Ciò nondimeno, il Jobs Act ha mutato l’orientamento della giurisprudenza in tema di demansionamento: la sentenza 24 novembre 2015, n. 23945 sul Demansionamento ai sensi dell’art. 2103 c.c., Jobs act, conservazione delle mansioni non dirigenziali e perdita del potere di firma degli atti di gestione dei rapporti giuridici sostanziali sancisce la possibilità di diminuire compiti e responsabilità — pur entro certi limiti — al fine di bilanciare il potere dell’imprenditore a perseguire il profitto attraverso un’organizzazione produttiva. Con il rischio, per il datore di lavoro, di trovarsi di fronte alla mancanza di commitment all’interno del team e a collaboratori poco motivati e, di conseguenza, poco attenti alla performance. Seguire le proprie ambizioni e le prospettive di carriera professionale o anche cambiare città per avvicinarsi alla propria famiglia, commenta Zeppilli, potrebbero essere scelte da non prendere troppo alla leggera.
Reintegrare o risarcire?
Il modello introdotto dal Jobs Act, almeno negli intenti, dovrebbe fondarsi sul principio mitteleuropeo di flex-security; e tuttavia, ci si chiede adesso in che modo l’attuale quadro legislativo sarà in grado di bilanciare la flessibilità introdotta con la sicurezza, che viene meno assieme con la possibilità di reintegrazione in caso di licenziamento illegittimo.
Soprattutto, in tutte quelle aree del paese dove le opportunità professionali sono esigue e incerte.

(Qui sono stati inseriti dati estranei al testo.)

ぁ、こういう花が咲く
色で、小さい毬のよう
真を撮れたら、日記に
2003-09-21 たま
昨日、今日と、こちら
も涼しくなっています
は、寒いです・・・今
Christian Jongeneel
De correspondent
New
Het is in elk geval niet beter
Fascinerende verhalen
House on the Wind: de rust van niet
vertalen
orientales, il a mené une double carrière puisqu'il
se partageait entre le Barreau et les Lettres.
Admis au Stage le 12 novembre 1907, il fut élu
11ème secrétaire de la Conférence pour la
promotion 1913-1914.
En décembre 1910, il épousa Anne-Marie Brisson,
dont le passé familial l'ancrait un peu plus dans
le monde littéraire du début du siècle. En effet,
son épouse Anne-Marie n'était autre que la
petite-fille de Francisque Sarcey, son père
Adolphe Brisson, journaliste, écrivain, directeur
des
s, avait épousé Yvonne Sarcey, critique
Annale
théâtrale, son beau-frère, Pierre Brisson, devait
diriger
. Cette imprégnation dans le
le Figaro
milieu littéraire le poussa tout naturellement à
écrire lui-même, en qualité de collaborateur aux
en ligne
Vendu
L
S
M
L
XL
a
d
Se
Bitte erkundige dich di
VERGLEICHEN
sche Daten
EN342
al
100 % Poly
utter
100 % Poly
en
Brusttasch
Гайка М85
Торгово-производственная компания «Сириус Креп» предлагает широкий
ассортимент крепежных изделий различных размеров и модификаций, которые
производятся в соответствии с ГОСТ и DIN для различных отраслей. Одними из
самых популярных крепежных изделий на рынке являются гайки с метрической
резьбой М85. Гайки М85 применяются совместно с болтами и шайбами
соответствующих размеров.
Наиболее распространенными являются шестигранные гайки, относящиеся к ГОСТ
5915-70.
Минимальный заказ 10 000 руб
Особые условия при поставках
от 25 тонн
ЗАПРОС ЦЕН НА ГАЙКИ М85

E dunque, reintegrare o risarcire? Nei paesi aderenti all’UE vige un principio importante in materia di licenziamenti, commenta Zeppilli, quello di cui all’articolo 30 della Carta dei diritti fondamentali, che stabilisce il diritto per ciascun lavoratore alla tutela contro il licenziamento ingiustificato.
Ma le tutele rispetto ai licenziamenti illegittimi sono diverse da Stato a Stato; si passa da paesi in cui il datore di lavoro che licenzia ingiustamente un lavoratore è obbligato a reintegrarlo e a risarcirlo del danno subito, a paesi in cui la reintegra necessita del consenso del datore di lavoro, a paesi, infine, in cui la reintegra esiste solo in via eccezionale. Ogni paese UE mostra una propria specificità. E in ogni caso, conclude Zeppilli, nella maggior parte degli Stati dell’Unione la tutela reintegratoria è quella prevalente.